Methods	Study design: RCT Country: UK Study period: 1967‐1973 Inclusion criteria: patients with primary breast cancer with tumours of TNM (1958) stages I and II (T1, T2, N0, N1, M0) Exclusion criteria: locally advanced or metastatic. No further criteria were reported, but see also ‘Notes’. Length of follow up: median (range) = 20.6 (17‐24) years
Participants	No. in trial arms: sampling: N = 103; ALND: N = 97 Age: sampling: median (range) = 55 (31‐85) years; ALND: median (range) = 55 (28‐81) years Stage distribution (clinical): sampling: T1: N = 10; T2: N = 93. ALND: T1: N = 11; T2: N = 86 Proportion node positive: sampling: N = 37/74, N = 29 ‘not known’; ALND: N = 34/94, N = 3 ‘not known’ Pathological type of breast cancer: not reported, but Site of tumour was as follows: sampling: medial: N = 54; other: N = 49. ALND: medial: N = 54; other: N = 43
Interventions	Total mastectomy (preserving both pectoral muscles) + dissection of the axillary tail of the breast to the level of the axillary fat, at which point those lower axillary nodes lying close to the upper border of the axillary tail were removed for biopsy. In the protocol, it was stated that the surgeon was responsible for defining lymph nodes for histological examination, if necessary extending the dissection by removal of a portion of fat from the lower axilla. If sampled nodes were free of tumour, or if the surgeon had failed to identify any nodes for histological examination, no further treatment was given vs radical mastectomy with total removal of the breast and in continuity dissection of axillary nodes at levels I, II and III (which could include removal of the pectoralis major and minor muscles (Halsted operation) or preservation of the pectoralis major (Patey operation)).

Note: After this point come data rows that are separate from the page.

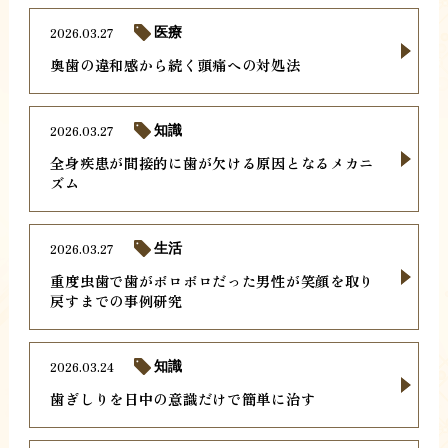
2026.03.27
医療
奥歯の違和感から続く頭痛への対処法
2026.03.27
知識
全身疾患が間接的に歯が欠ける原因となるメカニ
ズム
2026.03.27
生活
重度虫歯で歯がボロボロだった男性が笑顔を取り
戻すまでの事例研究
2026.03.24
知識
歯ぎしりを日中の意識だけで簡単に治す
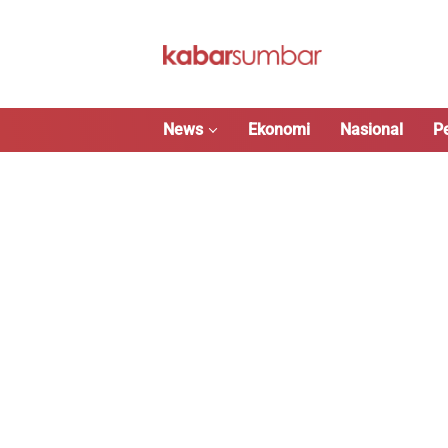
Langsung
ke
konten
News
Ekonomi
Nasional
P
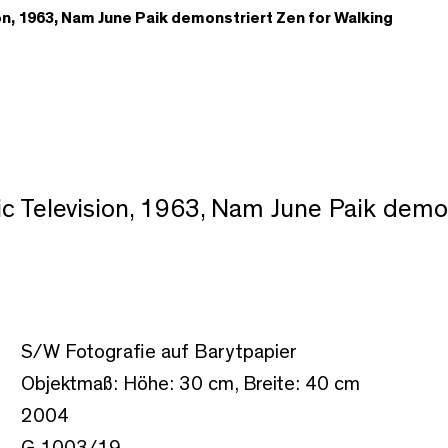
on, 1963, Nam June Paik demonstriert Zen for Walking
nic Television, 1963, Nam June Paik demo
S/W Fotografie auf Barytpapier
Objektmaß: Höhe: 30 cm, Breite: 40 cm
2004
G 1003/19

Outcomes	Local recurrence‐free rates, distant disease‐free rates, event‐free survival, overall survival
Axillary node surgery	Minimum no. nodes to be removed according to protocol: not reported Nodes removed clearance arm: not reported Nodes removed sampling arm: not reported Method of node pathological analysis: not reported Further treatment for node‐positive cases: yes (radiotherapy)

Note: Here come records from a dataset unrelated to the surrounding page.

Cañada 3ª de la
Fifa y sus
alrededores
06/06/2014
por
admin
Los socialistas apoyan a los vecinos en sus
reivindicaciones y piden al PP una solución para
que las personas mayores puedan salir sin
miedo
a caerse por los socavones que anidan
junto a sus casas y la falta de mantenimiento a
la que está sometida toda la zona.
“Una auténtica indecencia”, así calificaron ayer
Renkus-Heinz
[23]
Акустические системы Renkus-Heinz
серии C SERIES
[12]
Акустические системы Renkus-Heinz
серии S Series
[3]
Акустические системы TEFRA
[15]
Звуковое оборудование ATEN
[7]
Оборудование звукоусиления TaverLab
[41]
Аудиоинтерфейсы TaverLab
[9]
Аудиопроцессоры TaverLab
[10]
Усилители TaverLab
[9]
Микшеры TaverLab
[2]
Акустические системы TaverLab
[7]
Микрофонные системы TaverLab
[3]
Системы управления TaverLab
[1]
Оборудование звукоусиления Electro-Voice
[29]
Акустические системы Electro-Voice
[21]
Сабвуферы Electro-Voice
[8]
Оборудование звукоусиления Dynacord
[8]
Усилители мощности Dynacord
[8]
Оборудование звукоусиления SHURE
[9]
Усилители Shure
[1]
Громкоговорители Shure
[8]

Radiotherapy	Sampling: For those with histopathological involvement of these lower axillary nodes, the axilla was irradiated to ‘eradicate residual disease’. Treatment consisted of 40 Gy delivered from a ⁶⁰Co source in 10 fractions over 4 weeks. ALND: Radical postoperative radiotherapy was given if axillary node involvement was histologically confirmed. The dose of radiation was 40 Gy to the chest wall (from a ⁶⁰Co source), 35 Gy to supraclavicular and internal mammary regions and 40 Gy to the axilla by 300 Kv photons, each delivered in 10 fractions over 4 weeks. RT same in all trial arms? no
Hormone and chemotherapy	None reported
Notes	N = 1 participant who emigrated in 1982 was lost to follow‐up. Sampling: N = 5/103 patients were ineligible (N = 3 were over 75 years of age, N = 1 had previous cancer of the cervix and N = 1 had non‐invasive DCIS [?]). ALND: N = 8/97 patients were ineligible (N = 3 were over 75 years of age, N = 3 had previous cancer of the breast and N = 2 had non‐invasive DCIS [?]). Baseline differences? The 2 groups of participants appear to be similar with respect to reported participant and tumour characteristics. Intention to treat analyses? Paper states that intention‐to‐treat analysis was employed.
*Risk of bias*
Bias	Authors' judgement	Support for judgement
Random sequence generation (selection bias)	Low risk	Randomisation was completed with the use of sealed cards supplied by the Medical Computing Unit in Cardiff.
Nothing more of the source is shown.